It was unfortunate that Deuteronomy did not know Estes’s replacement—or perhaps by now, Estes’s replacement’s replacement. But Deuteronomy did know that whoever he was (or given how topsy-turvy the world had become, possibly
she
was), he wouldn’t be there at this hour. Further, unless things had changed, the security at the morgue was lax. Surely Deuteronomy could sneak in for a quick peek at Chess’s body, through either the main entrance in the basement or one of the back windows.

Deuteronomy parked about a block away from the municipal building and scurried toward the lower door. The street was dark and empty, as streetlights seem to be considered frivolous in Maine, and he was sure he no one had seen him.

Arriving at the door, he was surprised that the bronze nameplate proclaiming “Morgue” was no longer present. A vinyl sign reading “Deliveries” had replaced it.

He tried the door. It was locked. He looked in a few windows but could see very little in the darkened rooms.
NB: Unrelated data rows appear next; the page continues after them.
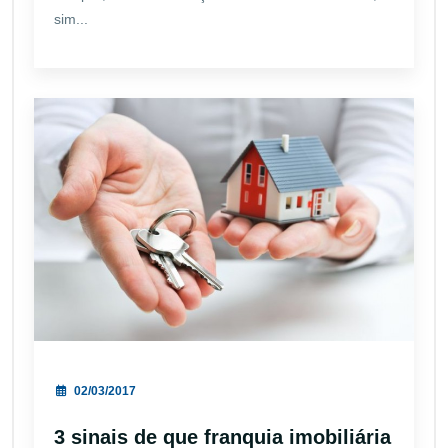
sim...
02/03/2017
3 sinais de que franquia imobiliária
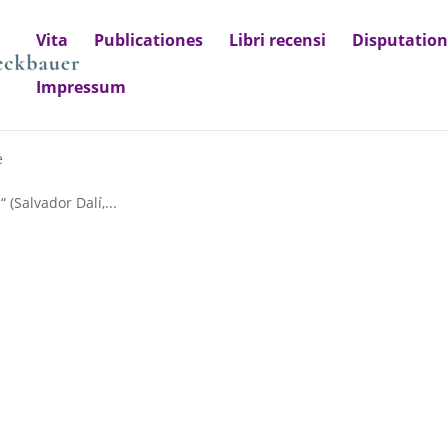
Vita
Publicationes
Libri recensi
Disputatio
Impressum
e
(Salvador Dalí,...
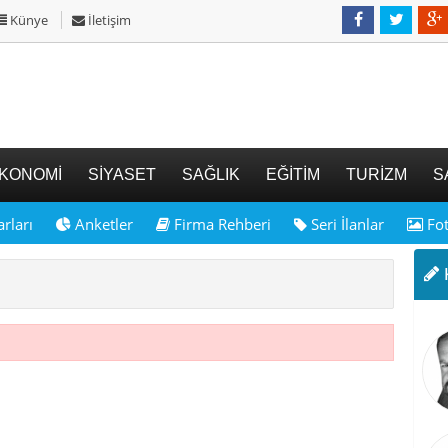
Künye
İletişim
KONOMİ
SİYASET
SAĞLIK
EĞİTİM
TURİZM
S
rları
Anketler
Firma Rehberi
Seri İlanlar
Fot
K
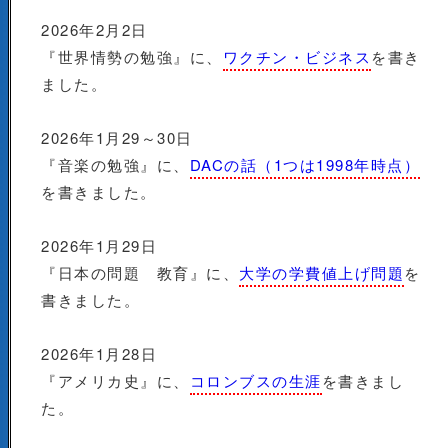
2026年2月2日
『世界情勢の勉強』に、
ワクチン・ビジネス
を書き
ました。
2026年1月29～30日
『音楽の勉強』に、
DACの話（1つは1998年時点）
を書きました。
2026年1月29日
『日本の問題 教育』に、
大学の学費値上げ問題
を
書きました。
2026年1月28日
『アメリカ史』に、
コロンブスの生涯
を書きまし
た。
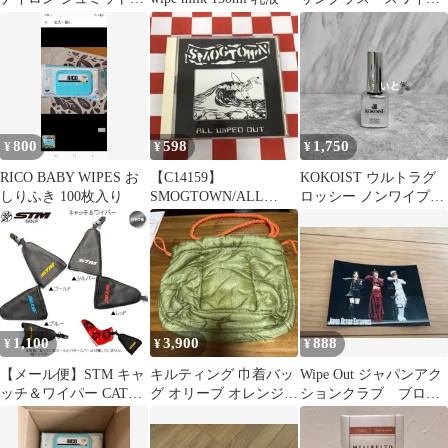
ンツ Mサイズ 千壽
オンザクワイエット
800
598
1,750
¥
¥
¥
RICO BABY WIPES お
【C14159】
KOKOIST ウルトラグ
しりふき 100枚入り
SMOGTOWN/ALL
ロッシー ノンワイプト
WIPEO OUT
ップコートジェル 7ml
1,100
3,900
888
¥
¥
¥
【メール便】STM キャ
キルティング 巾着バッ
Wipe Out ジャパンアク
ッチ＆ワイパー CATCH
グ オリーブ オレンジ
ションクラブ ブロマ
＆ WIPER 日本仕様 パ
WIPER ワイパー
イド 下園愛弓 佃井
ターカバーキャッチャ
皆美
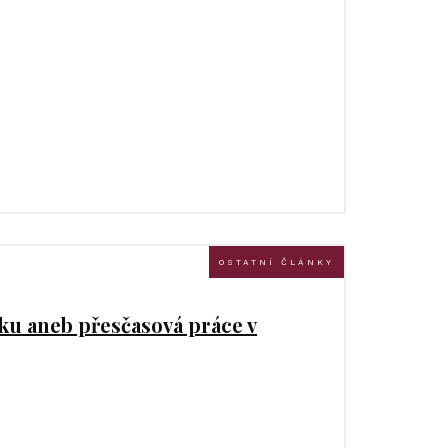
OSTATNÍ ČLÁNKY
tku aneb přesčasová práce v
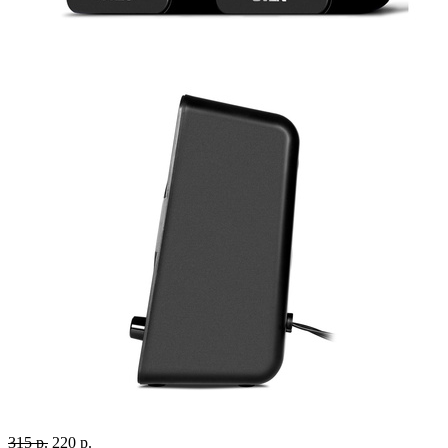
315 р.
220 р.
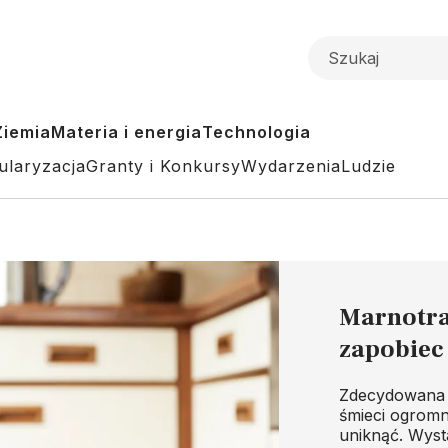
Ziemia
Materia i energia
Technologia
ularyzacja
Granty i Konkursy
Wydarzenia
Ludzie
Marnotra
zapobiec
Zdecydowana 
śmieci ogromn
uniknąć. Wyst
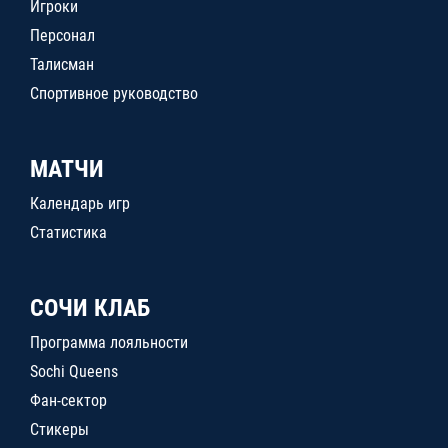
Игроки
Персонал
Талисман
Спортивное руководство
МАТЧИ
Календарь игр
Статистика
СОЧИ КЛАБ
Программа лояльности
Sochi Queens
Фан-сектор
Стикеры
He tried each of the windows, but these were locked as well. Discouraged, he turned around to head back to his car. Suddenly, he found a uniformed security guard standing in front of him.

“What are you doing?” the guard asked.

“I was ... I was just ...” Deuteronomy stammered, startled. “Where is the morgue?”

“There’s no morgue here anymore,” the guard answered suspiciously. “They moved it to Augusta years ago. Now what you are you doing here?”

Unable to create a convincing explanation, the police were summoned. Deuteronomy Smelt spent the rest of the night in a jail cell.

 

 

 

Chapter Six

 

 

The next morning, Cummings went online.

He read up on Wilhelm Reich, the Austrian psychoanalyst considered to be one of the most radical figures in the history of psychiatry. Born in 1897, his ideas on the relationship of the personality and the body influenced many radical therapists who came after him, but his ideas on sexuality made him a figure of increasing controversy. He invented the term
orgone
in the late 1930s to express a universal energy he claimed to have discovered, though in truth it was similar to the
kundalini
proposed in India many centuries earlier. Shortly before World War II, he began building orgone accumulators to provide patients with vehicles for harnessing the presumed health benefits of the orgone.

Eventually his radical ideas landed him in serious trouble. He was imprisoned for fraud in the 1950s. He died of heart failure in 1957 in the United States Penitentiary in Lewisburg, Pennsylvania.

The fact that both Therese and Chess had a connection to Reich, i.e., Therese’s biography and Chess’s orgone boxes, was intriguing, but it could be just a coincidence. If it was more than that, Cummings needed to discover what the connection was.

Moving on, he searched for background information that might help him understand the Mathers Society. To be specific, he looked at informational and social media sites to see what he could learn about pagan activities in and around Chicago. He discovered that Chicago Pagan Pride would occur a week hence and made a note to attend it.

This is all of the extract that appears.